Como es propio de los trabajos destinados a trascender la coyuntura, el de Ascárate no se circunscribe solamente a ofrecer claridad conceptual y precisión terminológica. El autor considera imprescindible en la materia que analiza que los actores del derecho no pierdan de vista el factor de la previsibilidad, que excede al derecho positivo stricto sensu para abarcar la accesibilidad lingüística y comunicacional. Es especialmente relevante el rol que el autor le asigna a la necesidad de que la presunción del conocimiento de un obrar disvalioso se acerque lo máximo posible a la realidad, en el sentido en que el hombre y la mujer comunes puedan no sólo conocer intelectivamente, sino, en lo esencial, comprender actitudinalmente lo permitido y lo prohibido frente al Estado. Es este un factor imprescindible para acortar la brecha que cotidianamente se interpone entre el accionar de un Estado multirregulador y una ciudadanía abrumada por obligaciones que se suman, se modifican,se actualizan y se derogan cotidianamente.

III
El trabajo que prologamos habrá de abrir nuevos debates, como ―a título de ejemplo― el que enfrentará a quienes proponen que la temática de la infracción administrativa sea regulada uniformemente por el Congreso de la Nación, en los términos del primer párrafo del art. 14 de nuestra Constitución (pues se trataría de reglamentar el ejercicio de los derechos individuales), para brindar la certeza jurídica de la que hoy carece, versus aquellos que consideran que la uniformidad buscada, por tratarse de cuestión administrativa propia del derecho público local, sólo podrá concretarse inicialmente a nivel de cada provincia y la Ciudad Autónoma de Buenos Aires, conforme lo dispuesto por los arts. 121 y 129 de la Ley Fundamental. Entre tales extremos, es probable que se abra paso un camino intermedio, de concertación, que busque los consensos necesarios para que la uniformidad sea procurada inductivamente, desde las jurisdicciones hacia el nivel general. O tal vez se intente el camino de los presupuestos mínimos nacionales y los presupuestos complementarios jurisdiccionales, tal como ocurre en la materia medioambiental, conforme al art. 41 de la Constitución. Pero todo esto, que refiere a cómo implementar el régimen de la infracción administrativa, vendrá después de la definición sustantiva sobre la que la obra de Ascárate nos ilumina.

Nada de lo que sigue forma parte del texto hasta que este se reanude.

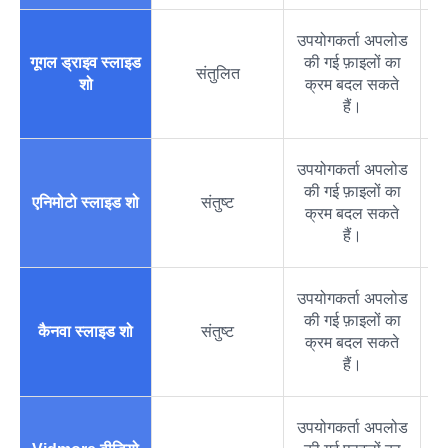
उपयोगकर्ता अपलोड
गूगल ड्राइव स्लाइड
की गई फ़ाइलों का
उ
संतुलित
शो
क्रम बदल सकते
हैं।
उपयोगकर्ता अपलोड
की गई फ़ाइलों का
उ
एनिमोटो स्लाइड शो
संतुष्ट
क्रम बदल सकते
हैं।
उपयोगकर्ता अपलोड
की गई फ़ाइलों का
उ
कैनवा स्लाइड शो
संतुष्ट
क्रम बदल सकते
हैं।
उपयोगकर्ता अपलोड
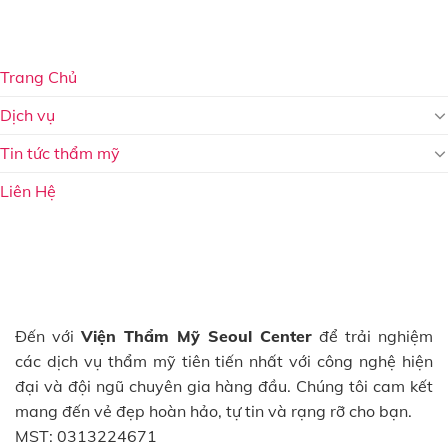
Trang Chủ
Dịch vụ
Tin tức thẩm mỹ
Liên Hệ
Đến với
Viện Thẩm Mỹ Seoul Center
để trải nghiệm
các dịch vụ thẩm mỹ tiên tiến nhất với công nghệ hiện
đại và đội ngũ chuyên gia hàng đầu. Chúng tôi cam kết
mang đến vẻ đẹp hoàn hảo, tự tin và rạng rỡ cho bạn.
MST: 0313224671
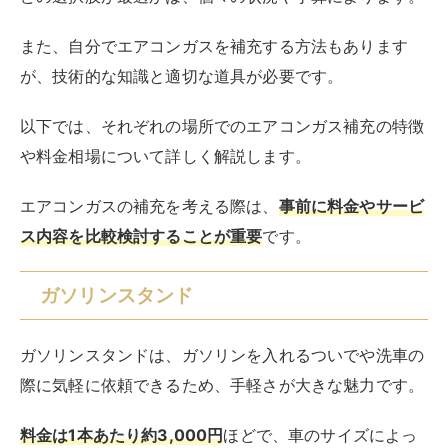
また、自分でエアコンガスを補充する方法もあります
が、技術的な知識と適切な道具が必要です。
以下では、それぞれの場所でのエアコンガス補充の特徴
や料金相場について詳しく解説します。
エアコンガスの補充を考える際は、
事前に料金やサービ
ス内容を比較検討することが重要
です。
ガソリンスタンド
ガソリンスタンドは、ガソリンを入れるついでや洗車の
際に気軽に依頼できるため、手軽さが大きな魅力です。
料金は1本あたり約3,000円
ほどで、車のサイズによっ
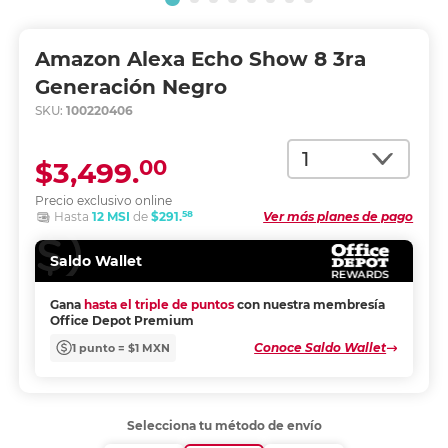
Amazon Alexa Echo Show 8 3ra
Generación Negro
SKU:
100220406
Cantidad
00
$3,499.
Precio exclusivo online
58
Hasta
12 MSI
de
$291.
Ver más planes de pago
Saldo Wallet
Gana
hasta el triple de puntos
con nuestra membresía
Office Depot Premium
Conoce Saldo Wallet
1 punto = $1 MXN
Selecciona tu método de envío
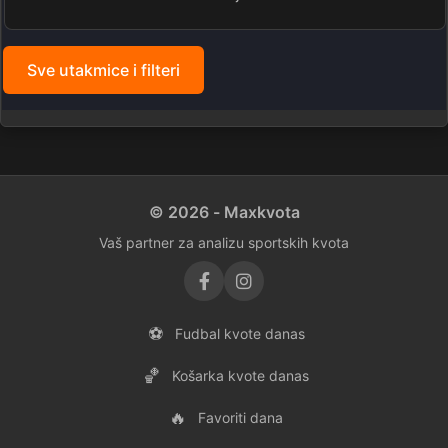
Sve utakmice i filteri
© 2026 - Maxkvota
Vaš partner za analizu sportskih kvota
⚽
Fudbal kvote danas
🏀
Košarka kvote danas
🔥
Favoriti dana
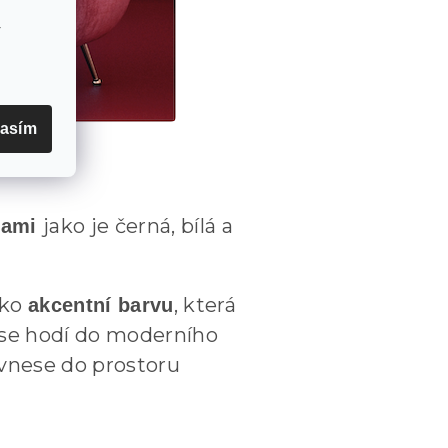
v
asím
jako je černá, bílá a
rvami
ako
, která
akcentní barvu
 se hodí do moderního
 vnese do prostoru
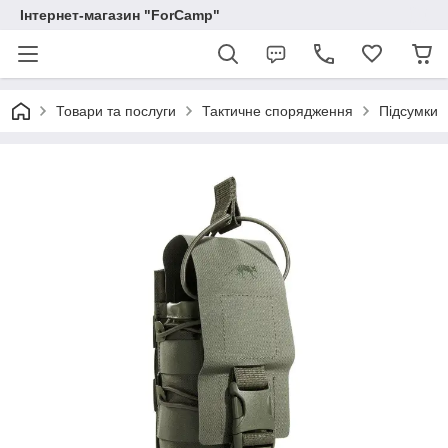
Інтернет-магазин "ForCamp"
Товари та послуги
Тактичне спорядження
Підсумки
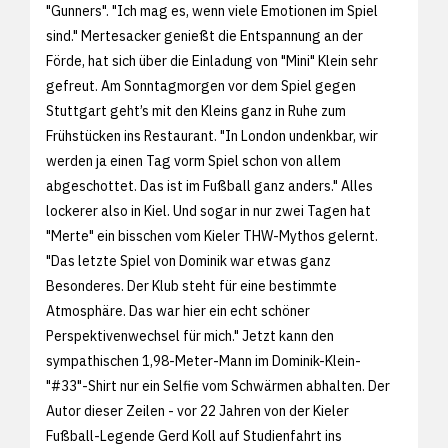
"Gunners". "Ich mag es, wenn viele Emotionen im Spiel
sind." Mertesacker genießt die Entspannung an der
Förde, hat sich über die Einladung von "Mini" Klein sehr
gefreut. Am Sonntagmorgen vor dem Spiel gegen
Stuttgart geht’s mit den Kleins ganz in Ruhe zum
Frühstücken ins Restaurant. "In London undenkbar, wir
werden ja einen Tag vorm Spiel schon von allem
abgeschottet. Das ist im Fußball ganz anders." Alles
lockerer also in Kiel. Und sogar in nur zwei Tagen hat
"Merte" ein bisschen vom Kieler THW-Mythos gelernt.
"Das letzte Spiel von Dominik war etwas ganz
Besonderes. Der Klub steht für eine bestimmte
Atmosphäre. Das war hier ein echt schöner
Perspektivenwechsel für mich." Jetzt kann den
sympathischen 1,98-Meter-Mann im Dominik-Klein-
"#33"-Shirt nur ein Selfie vom Schwärmen abhalten. Der
Autor dieser Zeilen - vor 22 Jahren von der Kieler
Fußball-Legende Gerd Koll auf Studienfahrt ins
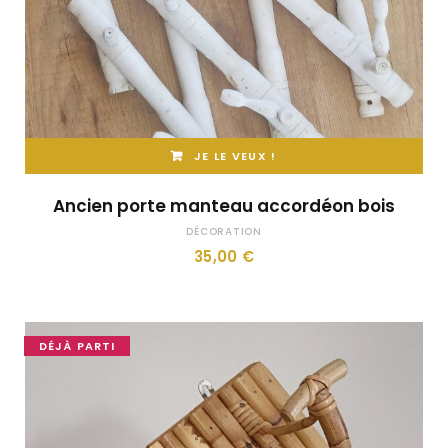
JE LE VEUX !
Ancien porte manteau accordéon bois
DÉCORATION
35,00
€
DÉJÀ PARTI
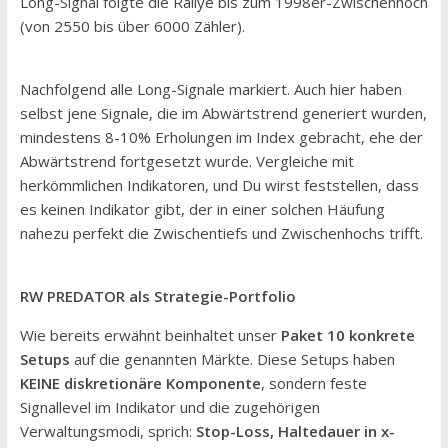
Long-Signal folgte die Rallye bis zum 1998er-Zwischenhoch
(von 2550 bis über 6000 Zähler).
Nachfolgend alle Long-Signale markiert. Auch hier haben
selbst jene Signale, die im Abwärtstrend generiert wurden,
mindestens 8-10% Erholungen im Index gebracht, ehe der
Abwärtstrend fortgesetzt wurde. Vergleiche mit
herkömmlichen Indikatoren, und Du wirst feststellen, dass
es keinen Indikator gibt, der in einer solchen Häufung
nahezu perfekt die Zwischentiefs und Zwischenhochs trifft.
RW PREDATOR als Strategie-Portfolio
Wie bereits erwähnt beinhaltet unser
Paket 10 konkrete
Setups
auf die genannten Märkte. Diese Setups haben
KEINE diskretionäre Komponente
, sondern feste
Signallevel im Indikator und die zugehörigen
Verwaltungsmodi, sprich:
Stop-Loss, Haltedauer in x-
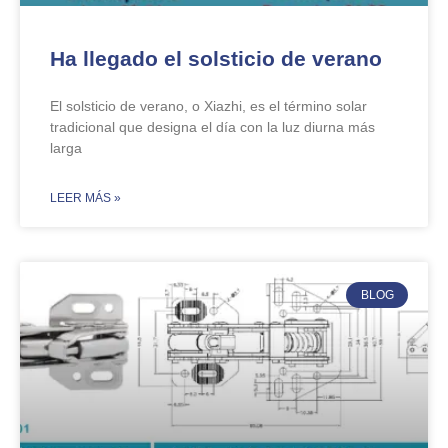
Ha llegado el solsticio de verano
El solsticio de verano, o Xiazhi, es el término solar
tradicional que designa el día con la luz diurna más
larga
​LEER MÁS »
BLOG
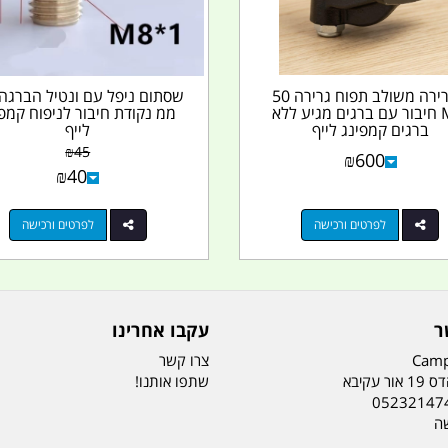
וו גרירה משולב תפוח גרירה 50
MM חיבור עם ברגים מגיע ללא
ממ נקודת חיבור לניפוח קמפי
ברגים קמפינג לייף
לייף
₪
45
₪
600
₪
40
לפרטים ורכישה
לפרטים ורכישה
ר
עקבו אחרינו
Camp
צרו קשר
ר עקיבא
שתפו אותנו!
05232147
שה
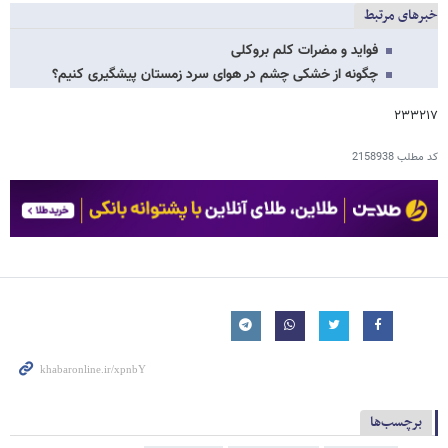
خبرهای مرتبط
فواید و مضرات کلم بروکلی
چگونه از خشکی چشم در هوای سرد زمستان پیشگیری کنیم؟
۲۳۳۲۱۷
کد مطلب
2158938
برچسب‌ها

En definitiva, la actualidad de la temática, la rigurosidad de su tratamiento y la sensatez de sus conclusiones permiten augurar al libro que prologamos el sitio reservado a las obras de referencia doctrinaria en un tema que, con su intransferible especificidad, no deja de ser un nuevo capítulo en el clásico debate (y combate) entre autoridad y libertad.
Horacio Rosatti
Ciudad de Santa Fe, cuna de la Constitución Nacional, invierno de 2019.